8) The BlackBerry Hub
The heart and soul of BlackBerry 10 is the BlackBerry Hub, and it’s a standout feature. The BlackBerry Hub shows all of your messages and notifications in a single place. And you can easily access it, when you’re using a specific application or while you’re navigating home screens, by sliding your thumb up from the bottom of the display and then to the right, to pull the active page to the side and “peek” at your Hub. If you want to open a message or notification you just continue your thumb’s leftward motion until the Hub takes up your entire display and click on the message or notification of your choice. If there are no pressing messages, you can slide your thumb back to the right and return to whatever you were doing.
BlackBerry Hub also lets you filter messages and notifications so you see only the items you want. For example, when you’re in the Hub you can pick Email to see only email messages, or you could choose Facebook to see only messages and notifications from Facebook Friends. Developers can build applications that integrate with the Hub, and the more Hub-compatible apps you use the richer the information you find there. BlackBerry Hub is unlike anything in iOS, and though it takes some getting used to, it works very well.
9) BlackBerry 10 and Active Frames
BlackBerry 10 can keep up to 8 applications running at one time, and each app is represented with its own Active Frame that appears on your main home-screen pane. Active Frames are dynamic windows that update themselves periodically with new information. Different apps provide different levels of information via Active Frame, depending on the software’s integration with BlackBerry 10. But a deeply integrated app can provide a wealth of information just by viewing its Active Frame.
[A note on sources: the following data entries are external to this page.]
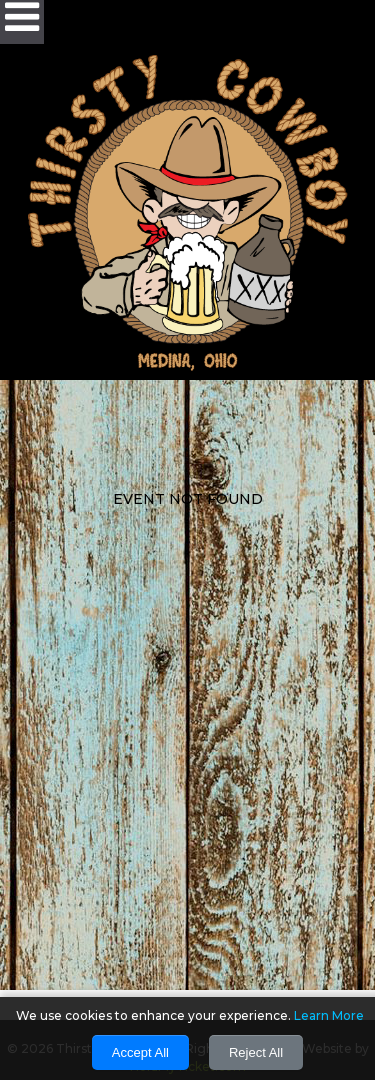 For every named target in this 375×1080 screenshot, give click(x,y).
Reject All (256, 1052)
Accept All (140, 1052)
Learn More (329, 1015) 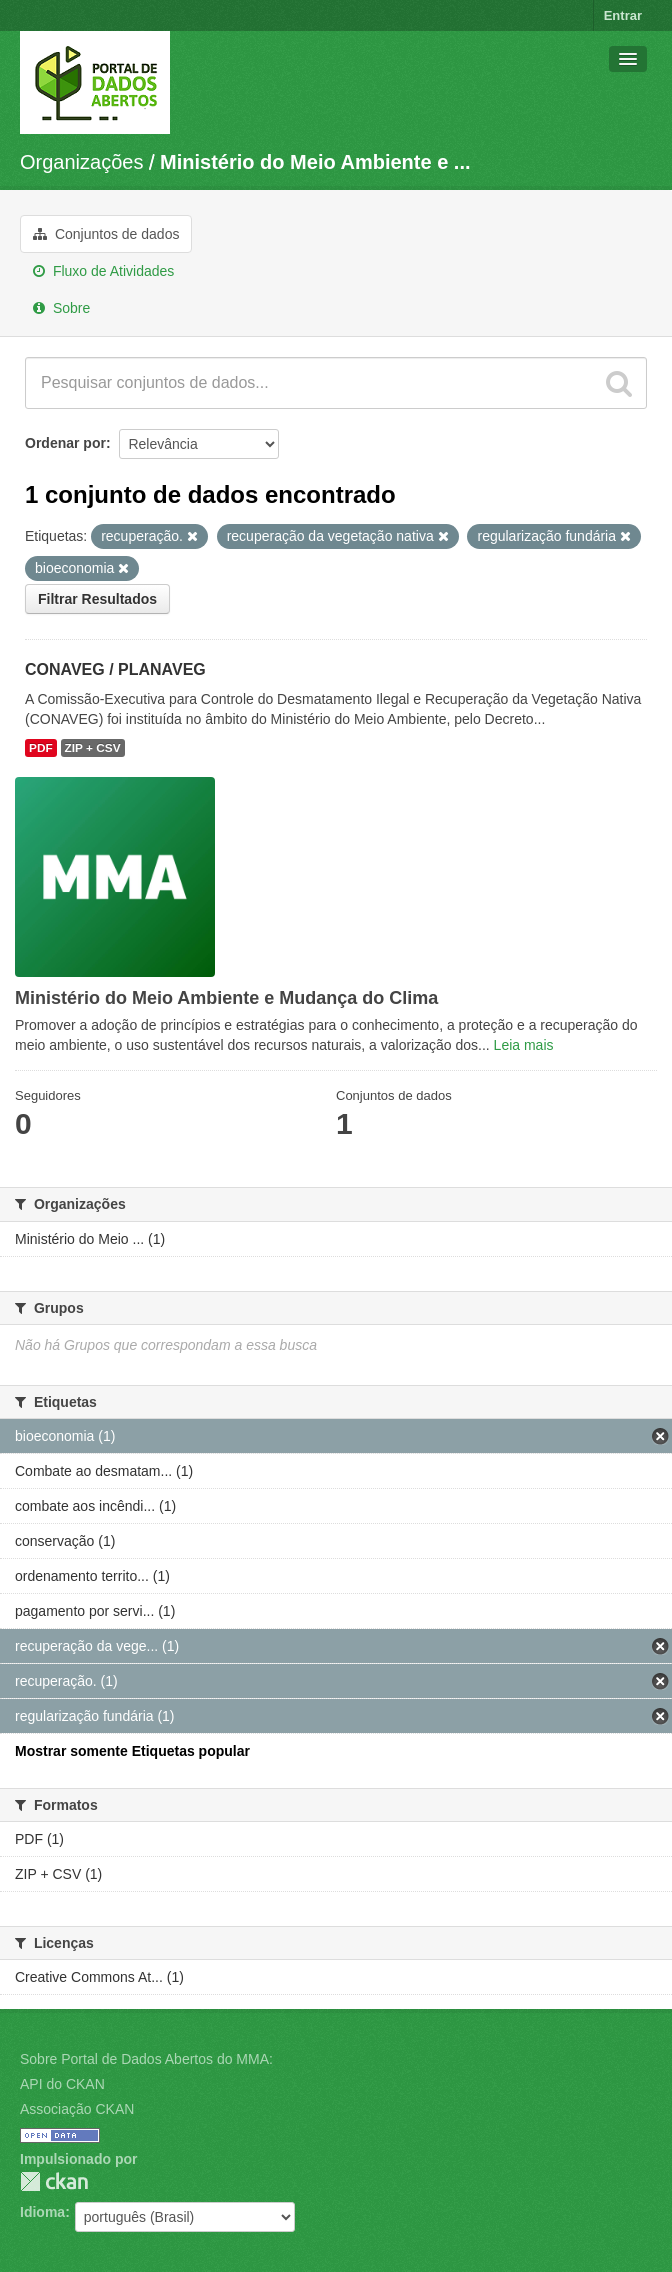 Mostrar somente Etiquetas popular (132, 1751)
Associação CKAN (77, 2109)
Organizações (81, 162)
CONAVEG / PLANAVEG (115, 669)
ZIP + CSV (93, 748)
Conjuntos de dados (106, 234)
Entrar (623, 15)
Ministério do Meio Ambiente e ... (315, 162)
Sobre (61, 308)
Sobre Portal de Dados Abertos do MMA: (146, 2059)
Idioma (42, 2212)
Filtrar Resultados (97, 599)
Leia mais (524, 1045)
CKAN (54, 2181)
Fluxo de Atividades (103, 271)
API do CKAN (62, 2084)
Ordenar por (65, 443)
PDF (41, 748) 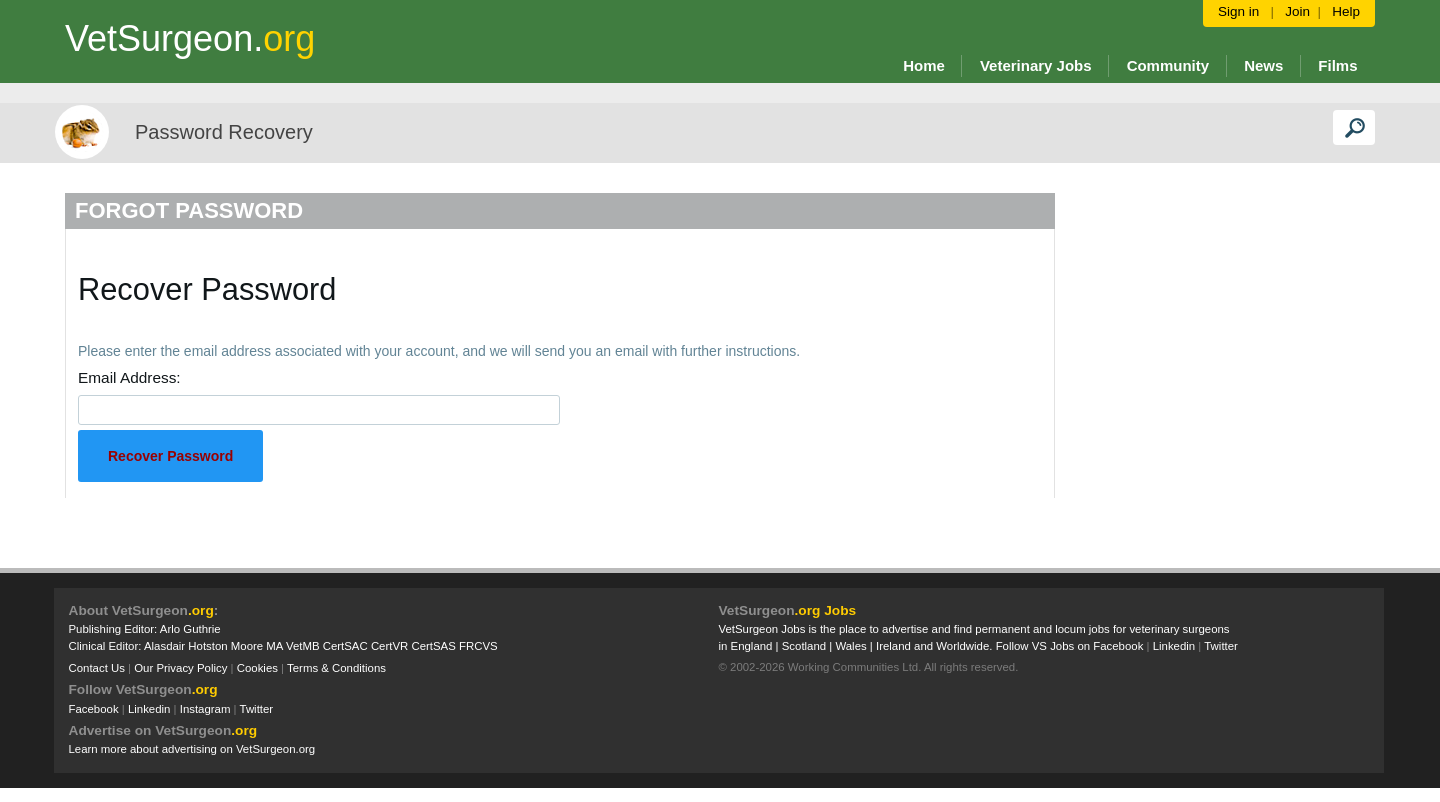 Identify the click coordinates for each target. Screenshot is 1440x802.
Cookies (257, 668)
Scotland (804, 646)
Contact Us (97, 668)
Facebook (94, 709)
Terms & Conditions (336, 668)
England (752, 646)
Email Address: (129, 377)
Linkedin (149, 709)
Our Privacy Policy (180, 668)
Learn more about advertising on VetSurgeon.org (192, 749)
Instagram (205, 709)
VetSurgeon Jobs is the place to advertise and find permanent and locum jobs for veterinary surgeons (974, 629)
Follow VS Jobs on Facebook (1070, 646)
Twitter (257, 709)
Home (924, 65)
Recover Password (170, 456) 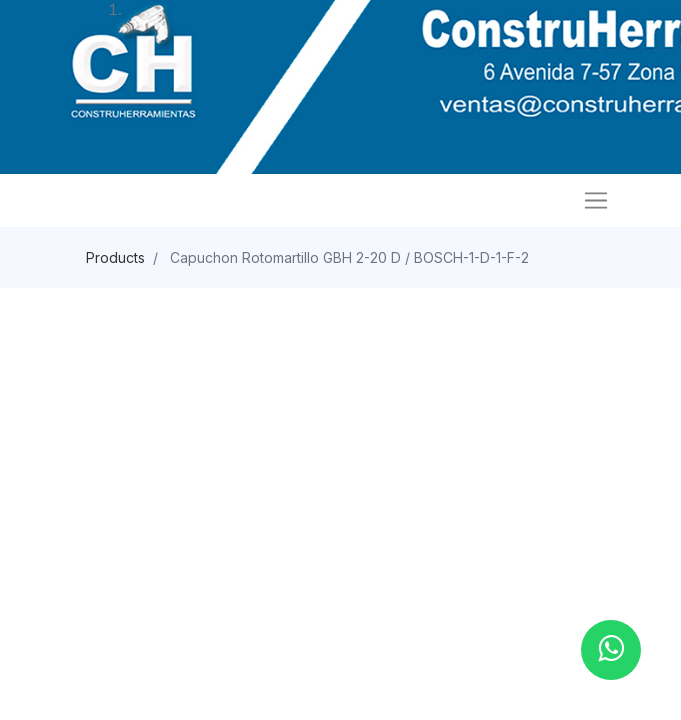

A couple of examples: The Active Frame for the BlackBerry World store rotates through popular and spotlighted apps, noteworthy films and music to show you what’s hot at a given time without actually opening up the app store; and the BeWeather 10 app shows rotating weather information and graphics for your pre-set locations in its Active Frame.
10) BlackBerry 10 and BlackBerry Balance
BlackBerry Balance is a technology built into the BlackBerry 10 OS that lets IT administrators create two separate personas on your smartphone: one for work; and one for personal. While Balance sounds like a feature designed specifically for IT, it also benefits users because it keeps all personal information separate from corporate data, so IT never has to access personal files – or delete them in case of a security scare. Balance couldn’t be more unobtrusive for the user, so it doesn’t affect the overall experience. And it provides piece of mind for both IT and Z10 users.
BlackBerry recently announced Secure Work Space features that will bring Balance-like dual personas to iOS and Android, but the security features won’t match those available via BlackBerry 10 and BES 10. And the user experience will likely be less smooth.